The Family First Prevention Services Act (FFPSA) offers many reasons for optimism—it advances values that we embrace (i.e., keeping families together and reducing out-of-home care). Critically, the act also encourages the use of approved, evidence-based models to provide innovative prevention practices that can transform both outcomes and equity for families. However, getting models cleared for FFPSA dollars presents a conflict, especially given the financial constraints imposed by the economic contraction of the pandemic.

Using title IV-E funds to develop and research programs for FFPSA approval necessarily takes funds away from high-quality child protection and foster care services, a Solomonic choice for states. JCCA is currently engaged in a promising, multiagency project to track a cohort of youth (and former youth) who entered care between the ages of 0 and 5 and ended up in residential care in their late teens. Mining this data will help us discover what would have worked better for these young people and their families before they entered care, costing them years of separation. This will improve permanency, equity, and quality, especially if the most intensive resources are targeted at the subset of children at highest risk for reentry.

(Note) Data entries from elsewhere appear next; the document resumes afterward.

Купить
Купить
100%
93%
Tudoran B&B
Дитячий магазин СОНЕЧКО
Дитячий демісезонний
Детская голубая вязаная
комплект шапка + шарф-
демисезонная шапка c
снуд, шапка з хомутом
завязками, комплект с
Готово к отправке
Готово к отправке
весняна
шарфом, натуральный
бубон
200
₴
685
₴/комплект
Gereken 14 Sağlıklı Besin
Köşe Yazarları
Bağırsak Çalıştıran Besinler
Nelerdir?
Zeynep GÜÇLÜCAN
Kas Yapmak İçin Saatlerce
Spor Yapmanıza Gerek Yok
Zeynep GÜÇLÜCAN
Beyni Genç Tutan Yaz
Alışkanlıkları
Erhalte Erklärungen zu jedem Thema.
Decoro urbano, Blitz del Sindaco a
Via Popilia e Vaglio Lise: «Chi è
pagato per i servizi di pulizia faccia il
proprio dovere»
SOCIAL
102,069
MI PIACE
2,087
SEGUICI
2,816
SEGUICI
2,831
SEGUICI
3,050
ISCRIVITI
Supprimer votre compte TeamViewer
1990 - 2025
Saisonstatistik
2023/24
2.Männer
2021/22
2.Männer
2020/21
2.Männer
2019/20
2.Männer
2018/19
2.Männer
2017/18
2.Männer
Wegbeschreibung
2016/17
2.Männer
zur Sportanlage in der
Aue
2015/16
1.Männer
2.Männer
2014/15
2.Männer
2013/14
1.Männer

Ensuring that we have the flexibility to push forward with research and model development should be a high priority during and after the pandemic—flexibility that is important at every level of our work. The grueling appointment schedule of housing, public assistance, Medicaid, and more is burdensome for families, replicating aspects of the carceral state and perpetuating distrust and resentments that derail our efforts to support stability and well-being for children. While there is no replacement for in-person family visits and assessments, virtual services have indeed been effective. The human service system's status during the COVID-19 pandemic implores us to transition to a hybrid model to eliminate the indignities that our current model creates. 

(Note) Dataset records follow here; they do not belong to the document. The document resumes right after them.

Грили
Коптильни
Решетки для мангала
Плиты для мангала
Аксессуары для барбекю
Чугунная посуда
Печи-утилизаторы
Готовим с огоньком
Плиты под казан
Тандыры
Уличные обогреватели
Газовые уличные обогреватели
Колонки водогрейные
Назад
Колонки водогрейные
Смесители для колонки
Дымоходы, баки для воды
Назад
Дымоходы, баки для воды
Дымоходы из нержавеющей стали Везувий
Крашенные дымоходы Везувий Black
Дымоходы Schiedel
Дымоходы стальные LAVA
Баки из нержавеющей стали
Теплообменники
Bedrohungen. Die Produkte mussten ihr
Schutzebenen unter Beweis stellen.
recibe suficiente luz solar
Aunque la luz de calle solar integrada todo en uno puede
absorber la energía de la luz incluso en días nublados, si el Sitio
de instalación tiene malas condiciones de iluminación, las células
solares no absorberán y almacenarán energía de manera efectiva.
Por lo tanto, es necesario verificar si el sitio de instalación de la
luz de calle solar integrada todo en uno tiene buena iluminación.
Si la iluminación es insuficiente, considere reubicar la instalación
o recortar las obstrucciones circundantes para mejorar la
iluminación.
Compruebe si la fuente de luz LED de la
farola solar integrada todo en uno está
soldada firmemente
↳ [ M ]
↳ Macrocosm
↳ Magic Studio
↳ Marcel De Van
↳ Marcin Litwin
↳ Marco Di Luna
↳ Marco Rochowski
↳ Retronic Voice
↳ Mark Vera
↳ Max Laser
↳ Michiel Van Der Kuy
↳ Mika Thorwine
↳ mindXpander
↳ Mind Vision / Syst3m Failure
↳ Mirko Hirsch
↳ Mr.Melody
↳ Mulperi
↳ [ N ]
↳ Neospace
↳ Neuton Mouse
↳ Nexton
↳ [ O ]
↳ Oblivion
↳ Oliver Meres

Antipoverty efforts must also be dramatically strengthened for the sake of our country's children. Long-term systemic racism and economic deprivation have devastated a disproportionate number of families affected by the child welfare system, ripening risk factors for child neglect and, less often, abuse. In the early days of the crisis, the immediate response of JCCA's donors and institutional partners to provide financial support to the families we serve was instructive. It engendered tremendous trust among our clients, relieving stress for caregivers and, in turn, improving engagement in therapeutic options. By bringing families relief in the face of unemployment, illness, and isolation, relationships with our clients evolved. No longer seen as threatening, we are supporting families' capacity to survive together. If we could provide this concrete support generally, we would be able to stabilize and empower caregivers far more effectively. 

Communicating with parents, young people, and foster families consistently throughout the pandemic has promoted each cohort's participation in our agency's practice, engendering a new level of trust and engagement. We have also had the unique opportunity to help our clients develop skills to increase their own self-advocacy behind the Black Lives Matter movement in their communities. The momentum of this period must not be lost as we involve families and young people in determining the best path forward as they move through the child welfare system. 

The COVID-19 crisis will drive paradigm shifts in almost every aspect of our lives: health care, education, relationships, and work spaces. It is incumbent upon us to ensure that the inevitable shift in child welfare addresses inequities for families of color; empowers their participation; and, most importantly, acknowledges the role that we, as child welfare professionals, have played in a system that has often failed those we are committed to helping. Now is the time to design and build a family and child support system that heals the fractures of our society exposed by the pandemic, leveraging the strengths of our stakeholders, the expertise of professionals in the field, and the dedication of elected officials to commit the resources necessary to change the lives of children and young people in this country for the better.